[EXERCISE] The answer is the line with "Where is <item>left" and every line after it to the end of the listing, retyped exactly. Pictures do not belong in it.

[INFORMATION]
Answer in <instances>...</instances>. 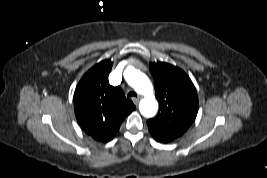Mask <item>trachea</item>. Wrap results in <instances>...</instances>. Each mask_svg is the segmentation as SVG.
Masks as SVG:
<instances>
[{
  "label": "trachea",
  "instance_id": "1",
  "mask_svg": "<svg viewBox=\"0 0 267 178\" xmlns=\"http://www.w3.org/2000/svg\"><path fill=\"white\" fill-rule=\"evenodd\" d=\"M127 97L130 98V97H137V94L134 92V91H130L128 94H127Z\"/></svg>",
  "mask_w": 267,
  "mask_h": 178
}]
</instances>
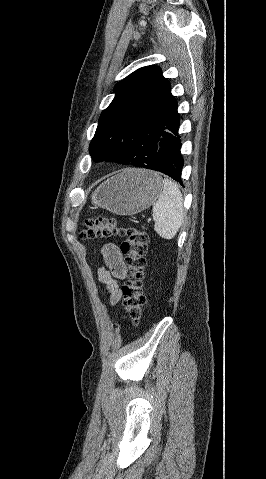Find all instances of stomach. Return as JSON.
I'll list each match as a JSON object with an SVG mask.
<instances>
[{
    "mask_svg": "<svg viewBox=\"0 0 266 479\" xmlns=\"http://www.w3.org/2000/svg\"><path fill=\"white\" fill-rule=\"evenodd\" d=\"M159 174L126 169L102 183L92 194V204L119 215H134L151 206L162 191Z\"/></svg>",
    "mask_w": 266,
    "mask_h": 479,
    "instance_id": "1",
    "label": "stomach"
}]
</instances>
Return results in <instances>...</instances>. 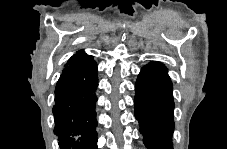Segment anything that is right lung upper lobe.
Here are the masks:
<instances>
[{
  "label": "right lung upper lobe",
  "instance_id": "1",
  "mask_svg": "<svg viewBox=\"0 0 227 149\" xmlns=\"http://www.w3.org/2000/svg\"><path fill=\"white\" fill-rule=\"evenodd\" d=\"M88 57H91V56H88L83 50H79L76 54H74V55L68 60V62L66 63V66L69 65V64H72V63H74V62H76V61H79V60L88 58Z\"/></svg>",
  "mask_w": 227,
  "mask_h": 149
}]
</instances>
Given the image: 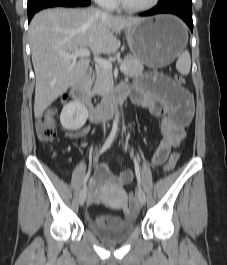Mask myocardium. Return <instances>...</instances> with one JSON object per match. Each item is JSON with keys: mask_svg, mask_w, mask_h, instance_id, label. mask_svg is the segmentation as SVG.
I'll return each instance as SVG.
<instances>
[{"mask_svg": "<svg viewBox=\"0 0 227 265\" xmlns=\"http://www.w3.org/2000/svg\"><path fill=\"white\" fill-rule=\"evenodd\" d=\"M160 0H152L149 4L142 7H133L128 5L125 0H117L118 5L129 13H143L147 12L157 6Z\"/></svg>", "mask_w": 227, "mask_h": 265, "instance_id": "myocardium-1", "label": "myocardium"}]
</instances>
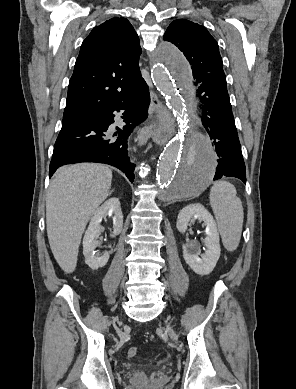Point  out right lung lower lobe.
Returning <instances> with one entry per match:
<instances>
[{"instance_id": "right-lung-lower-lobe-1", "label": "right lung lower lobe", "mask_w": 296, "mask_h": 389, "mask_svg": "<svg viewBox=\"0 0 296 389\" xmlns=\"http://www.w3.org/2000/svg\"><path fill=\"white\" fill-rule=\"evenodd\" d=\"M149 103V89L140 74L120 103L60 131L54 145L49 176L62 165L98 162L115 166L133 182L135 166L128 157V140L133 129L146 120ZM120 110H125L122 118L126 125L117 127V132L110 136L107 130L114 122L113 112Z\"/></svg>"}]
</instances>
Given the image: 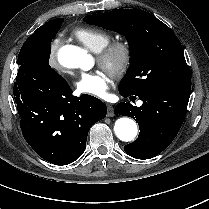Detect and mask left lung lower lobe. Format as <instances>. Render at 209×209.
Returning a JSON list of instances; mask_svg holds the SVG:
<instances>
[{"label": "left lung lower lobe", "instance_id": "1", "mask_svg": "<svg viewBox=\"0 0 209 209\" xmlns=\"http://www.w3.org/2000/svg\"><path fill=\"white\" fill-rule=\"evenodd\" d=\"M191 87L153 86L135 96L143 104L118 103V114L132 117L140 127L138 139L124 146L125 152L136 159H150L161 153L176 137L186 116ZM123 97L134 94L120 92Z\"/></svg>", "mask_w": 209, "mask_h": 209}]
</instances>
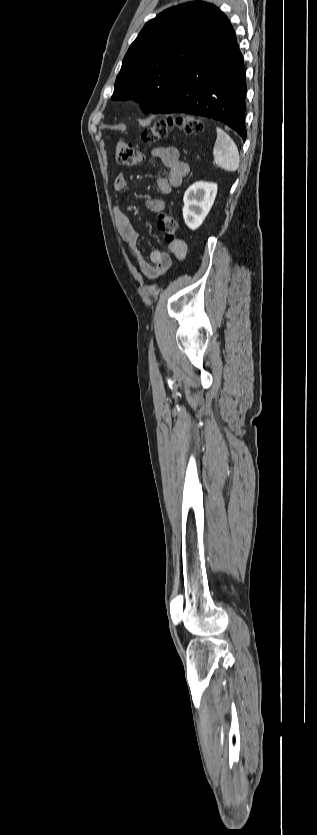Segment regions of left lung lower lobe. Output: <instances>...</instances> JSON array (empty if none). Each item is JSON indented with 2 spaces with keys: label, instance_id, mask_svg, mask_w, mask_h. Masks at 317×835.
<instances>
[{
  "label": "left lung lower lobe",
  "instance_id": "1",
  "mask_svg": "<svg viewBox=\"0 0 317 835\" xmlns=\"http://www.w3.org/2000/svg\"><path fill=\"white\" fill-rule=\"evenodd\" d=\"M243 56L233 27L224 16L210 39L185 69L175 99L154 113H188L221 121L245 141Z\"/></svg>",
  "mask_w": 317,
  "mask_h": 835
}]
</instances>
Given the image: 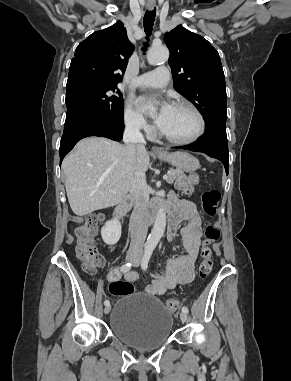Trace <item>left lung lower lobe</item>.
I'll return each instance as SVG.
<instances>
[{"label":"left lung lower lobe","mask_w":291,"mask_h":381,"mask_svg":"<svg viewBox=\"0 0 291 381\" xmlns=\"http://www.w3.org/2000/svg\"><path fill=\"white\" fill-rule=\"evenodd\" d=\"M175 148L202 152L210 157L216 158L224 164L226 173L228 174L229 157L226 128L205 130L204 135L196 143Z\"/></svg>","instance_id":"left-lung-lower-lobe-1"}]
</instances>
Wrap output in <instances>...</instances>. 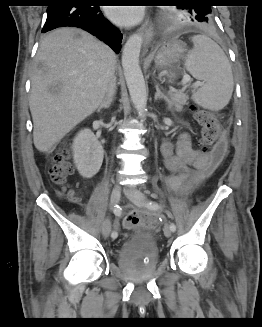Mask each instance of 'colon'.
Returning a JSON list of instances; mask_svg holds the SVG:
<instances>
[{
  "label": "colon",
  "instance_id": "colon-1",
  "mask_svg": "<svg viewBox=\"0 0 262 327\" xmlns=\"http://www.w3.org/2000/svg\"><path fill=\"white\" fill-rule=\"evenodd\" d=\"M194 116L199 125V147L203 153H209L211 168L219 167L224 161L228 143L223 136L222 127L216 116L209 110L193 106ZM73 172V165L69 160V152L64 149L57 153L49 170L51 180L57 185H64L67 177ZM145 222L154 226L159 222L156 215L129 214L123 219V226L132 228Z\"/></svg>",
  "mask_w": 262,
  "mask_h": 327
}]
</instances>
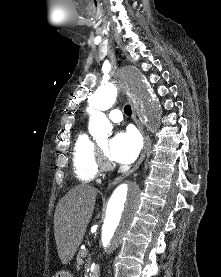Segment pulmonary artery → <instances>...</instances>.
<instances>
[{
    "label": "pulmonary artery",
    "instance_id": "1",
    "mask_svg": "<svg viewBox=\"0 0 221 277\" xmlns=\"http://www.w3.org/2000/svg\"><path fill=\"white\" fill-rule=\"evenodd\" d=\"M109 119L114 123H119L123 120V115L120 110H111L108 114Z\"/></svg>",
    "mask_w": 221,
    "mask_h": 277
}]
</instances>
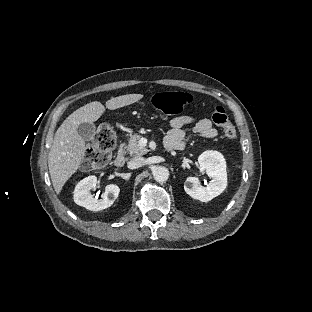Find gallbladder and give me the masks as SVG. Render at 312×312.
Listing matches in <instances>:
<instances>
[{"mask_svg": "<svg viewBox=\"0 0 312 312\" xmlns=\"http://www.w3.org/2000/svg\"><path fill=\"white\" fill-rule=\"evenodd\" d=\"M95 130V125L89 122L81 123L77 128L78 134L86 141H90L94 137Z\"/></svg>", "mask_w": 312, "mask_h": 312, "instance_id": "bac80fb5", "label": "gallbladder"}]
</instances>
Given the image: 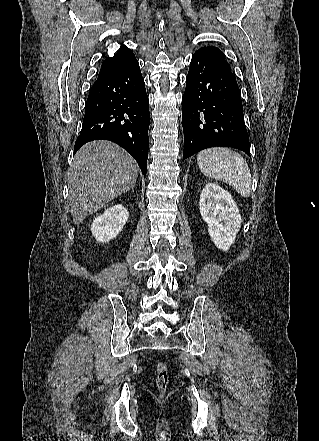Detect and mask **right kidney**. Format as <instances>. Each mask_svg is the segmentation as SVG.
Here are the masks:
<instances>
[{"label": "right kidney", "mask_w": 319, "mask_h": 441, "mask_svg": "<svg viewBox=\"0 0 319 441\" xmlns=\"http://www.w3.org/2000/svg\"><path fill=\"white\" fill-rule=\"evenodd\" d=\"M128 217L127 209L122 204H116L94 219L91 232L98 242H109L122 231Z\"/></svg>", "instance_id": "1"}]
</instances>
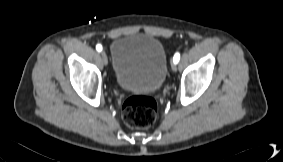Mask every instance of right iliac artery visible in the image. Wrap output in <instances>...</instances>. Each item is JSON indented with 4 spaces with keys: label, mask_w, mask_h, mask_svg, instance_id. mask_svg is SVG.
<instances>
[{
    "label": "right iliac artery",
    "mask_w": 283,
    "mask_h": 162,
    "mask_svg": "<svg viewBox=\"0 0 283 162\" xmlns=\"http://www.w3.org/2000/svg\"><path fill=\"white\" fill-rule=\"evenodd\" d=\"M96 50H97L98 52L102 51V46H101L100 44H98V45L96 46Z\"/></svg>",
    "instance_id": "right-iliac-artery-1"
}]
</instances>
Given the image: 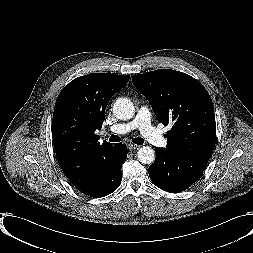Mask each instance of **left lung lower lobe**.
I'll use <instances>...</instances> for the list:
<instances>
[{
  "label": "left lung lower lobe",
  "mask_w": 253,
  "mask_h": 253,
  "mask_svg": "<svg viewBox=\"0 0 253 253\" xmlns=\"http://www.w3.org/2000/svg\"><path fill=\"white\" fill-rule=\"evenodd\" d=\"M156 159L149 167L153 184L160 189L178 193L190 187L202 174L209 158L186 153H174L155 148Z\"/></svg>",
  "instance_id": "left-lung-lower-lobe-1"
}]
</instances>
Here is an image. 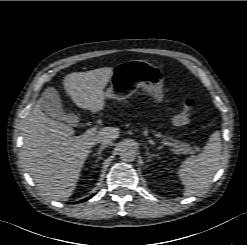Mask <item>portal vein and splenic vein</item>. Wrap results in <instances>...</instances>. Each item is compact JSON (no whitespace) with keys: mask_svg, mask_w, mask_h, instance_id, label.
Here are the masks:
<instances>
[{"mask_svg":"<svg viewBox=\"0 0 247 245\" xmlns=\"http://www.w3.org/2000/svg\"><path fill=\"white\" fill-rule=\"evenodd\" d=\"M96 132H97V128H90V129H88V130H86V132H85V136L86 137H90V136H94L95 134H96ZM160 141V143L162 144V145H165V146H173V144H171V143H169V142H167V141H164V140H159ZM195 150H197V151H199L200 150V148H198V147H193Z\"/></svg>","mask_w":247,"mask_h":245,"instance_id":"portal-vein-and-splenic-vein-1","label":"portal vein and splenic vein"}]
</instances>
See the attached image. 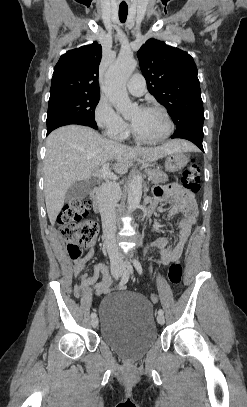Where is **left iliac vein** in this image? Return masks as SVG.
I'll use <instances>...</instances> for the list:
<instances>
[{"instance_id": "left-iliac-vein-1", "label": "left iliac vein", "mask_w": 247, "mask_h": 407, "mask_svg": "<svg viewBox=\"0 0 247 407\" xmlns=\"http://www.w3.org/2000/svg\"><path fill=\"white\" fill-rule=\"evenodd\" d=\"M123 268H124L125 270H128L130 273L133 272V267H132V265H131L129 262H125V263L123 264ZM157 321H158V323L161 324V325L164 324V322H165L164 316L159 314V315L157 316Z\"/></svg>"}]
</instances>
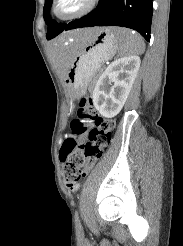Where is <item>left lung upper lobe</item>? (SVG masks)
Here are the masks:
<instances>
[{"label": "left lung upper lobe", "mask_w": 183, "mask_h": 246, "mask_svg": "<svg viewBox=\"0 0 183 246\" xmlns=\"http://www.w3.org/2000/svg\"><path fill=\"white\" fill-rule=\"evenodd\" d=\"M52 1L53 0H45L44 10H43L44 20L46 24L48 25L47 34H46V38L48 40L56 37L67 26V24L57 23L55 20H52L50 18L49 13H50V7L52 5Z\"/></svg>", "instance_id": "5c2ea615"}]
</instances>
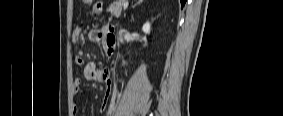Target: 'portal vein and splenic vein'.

[EXERCISE ANSWER]
Where is <item>left lung upper lobe</item>? (SVG masks)
Here are the masks:
<instances>
[{"label": "left lung upper lobe", "mask_w": 183, "mask_h": 246, "mask_svg": "<svg viewBox=\"0 0 183 246\" xmlns=\"http://www.w3.org/2000/svg\"><path fill=\"white\" fill-rule=\"evenodd\" d=\"M52 1L53 0H45L44 10H43L44 20L46 24L48 25L47 34H46V38L48 40L56 37L67 26V24L57 23L55 20H52L50 18L49 13H50V7L52 5Z\"/></svg>", "instance_id": "5c2ea615"}]
</instances>
Target: 'portal vein and splenic vein'.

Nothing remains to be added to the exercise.